Dark Passage is probably the least well-known of the four films starring Bogart and Bacall. It was made from late October 1946 through January 1947 and much of the location shooting was done in San Francisco. It is certainly film noir, with its hero on the run from both the authorities and others while he tries to solve a pair of murders. Bacall is luminously beautiful in this picture, and note the really very good performance of Agnes Moorehead as Madge.

Probably the most notable thing about Dark Passage is the subjective camerawork. Bogart’s face does not appear for the first third of the picture. All the shots are taken from his character’s point of view. There is a reason for all this, which will become clear as the plot unfolds. This was a novelty, though not an innovation. Robert Montgomery, who directed and starred in Lady in the Lake, an adaptation of the Raymond Chandler novel about Philip Marlowe, made that entire film using the subjective camera technique. It was filmed from May through July 1946, slightly earlier than Dark Passage. The only time Montgomery appears in that film is when Philip Marlowe looks in a mirror.
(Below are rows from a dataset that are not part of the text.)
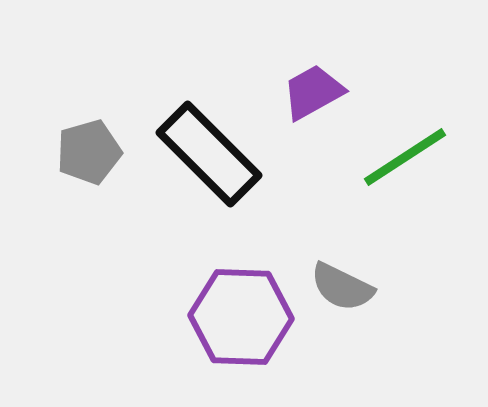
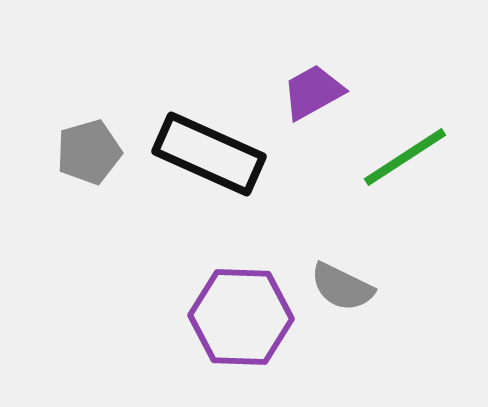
black rectangle: rotated 21 degrees counterclockwise
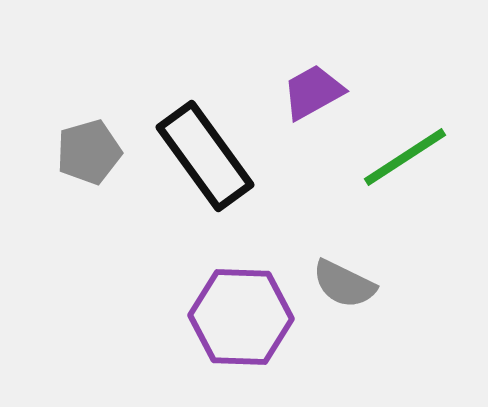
black rectangle: moved 4 px left, 2 px down; rotated 30 degrees clockwise
gray semicircle: moved 2 px right, 3 px up
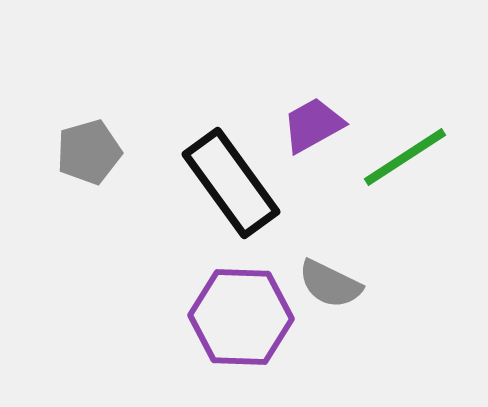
purple trapezoid: moved 33 px down
black rectangle: moved 26 px right, 27 px down
gray semicircle: moved 14 px left
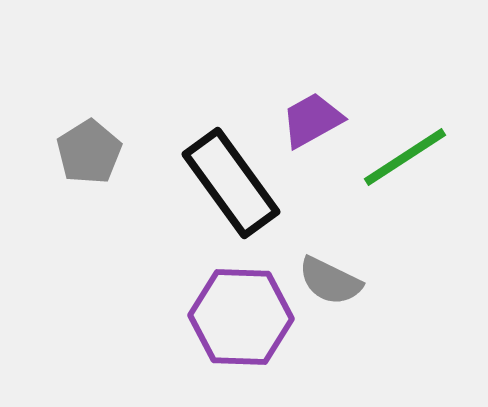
purple trapezoid: moved 1 px left, 5 px up
gray pentagon: rotated 16 degrees counterclockwise
gray semicircle: moved 3 px up
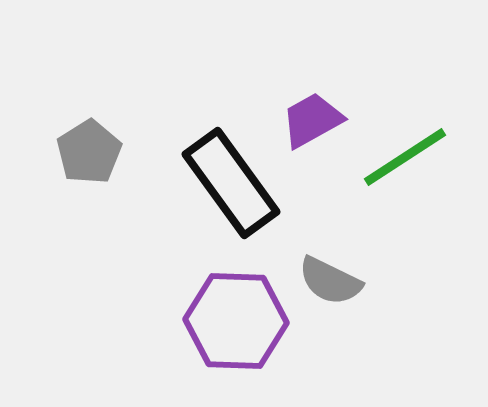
purple hexagon: moved 5 px left, 4 px down
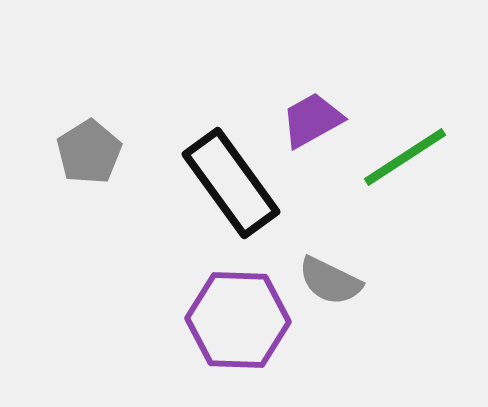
purple hexagon: moved 2 px right, 1 px up
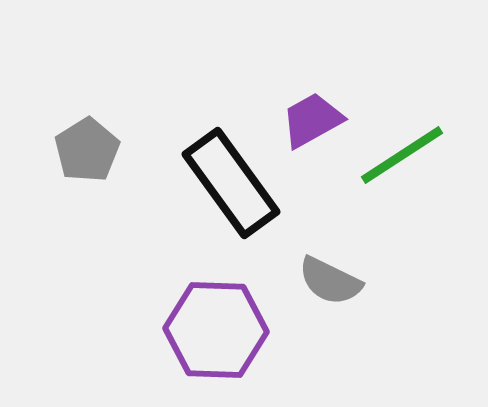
gray pentagon: moved 2 px left, 2 px up
green line: moved 3 px left, 2 px up
purple hexagon: moved 22 px left, 10 px down
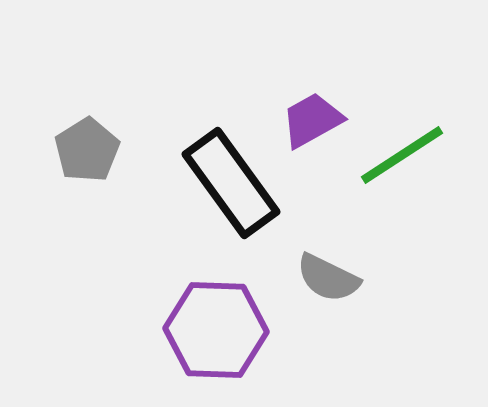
gray semicircle: moved 2 px left, 3 px up
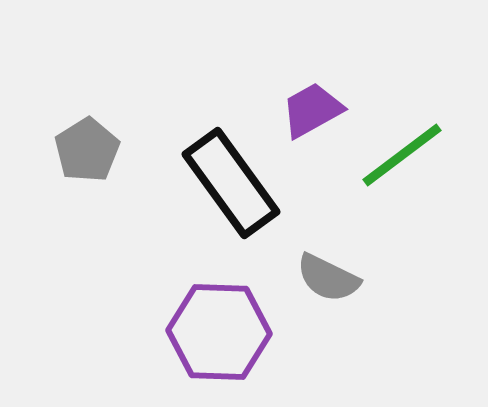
purple trapezoid: moved 10 px up
green line: rotated 4 degrees counterclockwise
purple hexagon: moved 3 px right, 2 px down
Delmer Daves, who directed, was a screenwriter who made the transition from writer to director, and later, was caught up in the blacklist. Bogart himself went to Washington to protest the treatment of the Hollywood Ten by the House Un-American Activities Committee. The Ten was a group of writers and directors accused of being Communists, many of whom went to jail afterwards. As he was returning from Washington, under severe pressure, he made a statement regretting that he had gone to Washington and protested, saying that he had been naive. This wasn’t perhaps the best moment of Humphrey Bogart, the man, as opposed to the actor. The Washington Post said, “Here is illustrated the terrible danger of that committee’s irresponsibility. An actor, dependent for his livelihood upon popular acceptance, could be ruined by Representative Thomas (who ran the committee)—and without any redress whatever…We are rather sorry for Mr. Bogart. He had nothing at all to be ashamed of until he began to be ashamed.” The statement he made allowed him to continue making films, and it helped improve the box office of Dark Passage.

True to its name and its place as a film noir, this is a dark movie. Everything doesn’t come out happily, and this was a change from the earlier Hollywood, where the good triumphed over adversity, the bad suffered for their misdeeds, and all problems were resolved in the final reel. I hope you enjoy Bogart, Bacall, Agnes Moorehead and the other actors as they find their way through. I hope you enjoy a view of how San Francisco looked in 1946.